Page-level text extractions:
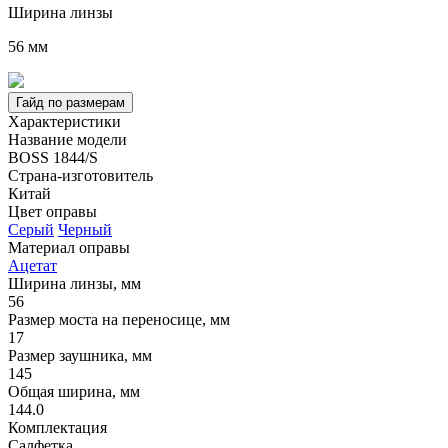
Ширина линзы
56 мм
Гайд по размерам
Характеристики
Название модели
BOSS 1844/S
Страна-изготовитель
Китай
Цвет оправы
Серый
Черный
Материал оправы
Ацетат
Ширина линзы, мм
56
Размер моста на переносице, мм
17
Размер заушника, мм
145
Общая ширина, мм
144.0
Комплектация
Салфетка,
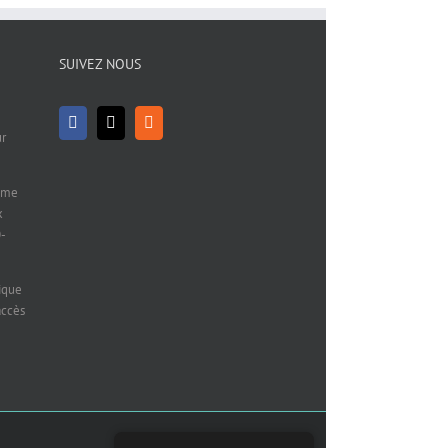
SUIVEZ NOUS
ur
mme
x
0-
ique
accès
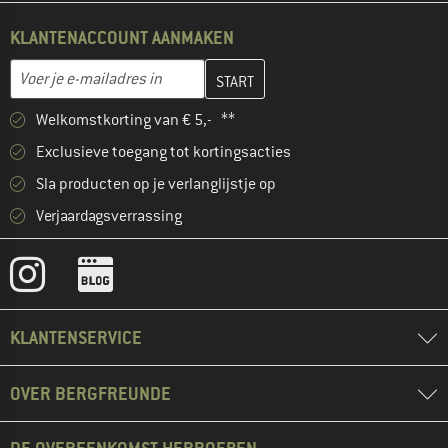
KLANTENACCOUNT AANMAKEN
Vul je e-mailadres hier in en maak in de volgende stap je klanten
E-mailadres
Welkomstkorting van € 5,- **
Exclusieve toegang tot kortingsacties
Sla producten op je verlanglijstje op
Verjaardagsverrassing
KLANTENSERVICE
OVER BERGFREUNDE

* * *

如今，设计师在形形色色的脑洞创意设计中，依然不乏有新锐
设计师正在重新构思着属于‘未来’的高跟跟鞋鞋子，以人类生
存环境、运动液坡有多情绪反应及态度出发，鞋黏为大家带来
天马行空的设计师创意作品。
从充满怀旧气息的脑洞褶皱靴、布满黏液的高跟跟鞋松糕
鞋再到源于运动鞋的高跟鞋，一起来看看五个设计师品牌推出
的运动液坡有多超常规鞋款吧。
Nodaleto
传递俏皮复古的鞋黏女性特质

* * *

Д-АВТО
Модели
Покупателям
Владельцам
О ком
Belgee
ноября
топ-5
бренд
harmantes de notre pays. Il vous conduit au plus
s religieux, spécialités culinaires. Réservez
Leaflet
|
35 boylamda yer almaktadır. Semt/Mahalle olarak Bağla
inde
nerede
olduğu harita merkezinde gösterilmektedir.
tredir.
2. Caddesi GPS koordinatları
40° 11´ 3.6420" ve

### [What you will do]
Word for word, restate the lines above from the line containing "Vul je e-mailadres" through the line containing "OVER BERGFREUNDE", with both included and nothing else.

### [Task response]
Vul je e-mailadres hier in en maak in de volgende stap je klanten
E-mailadres
Welkomstkorting van € 5,- **
Exclusieve toegang tot kortingsacties
Sla producten op je verlanglijstje op
Verjaardagsverrassing
KLANTENSERVICE
OVER BERGFREUNDE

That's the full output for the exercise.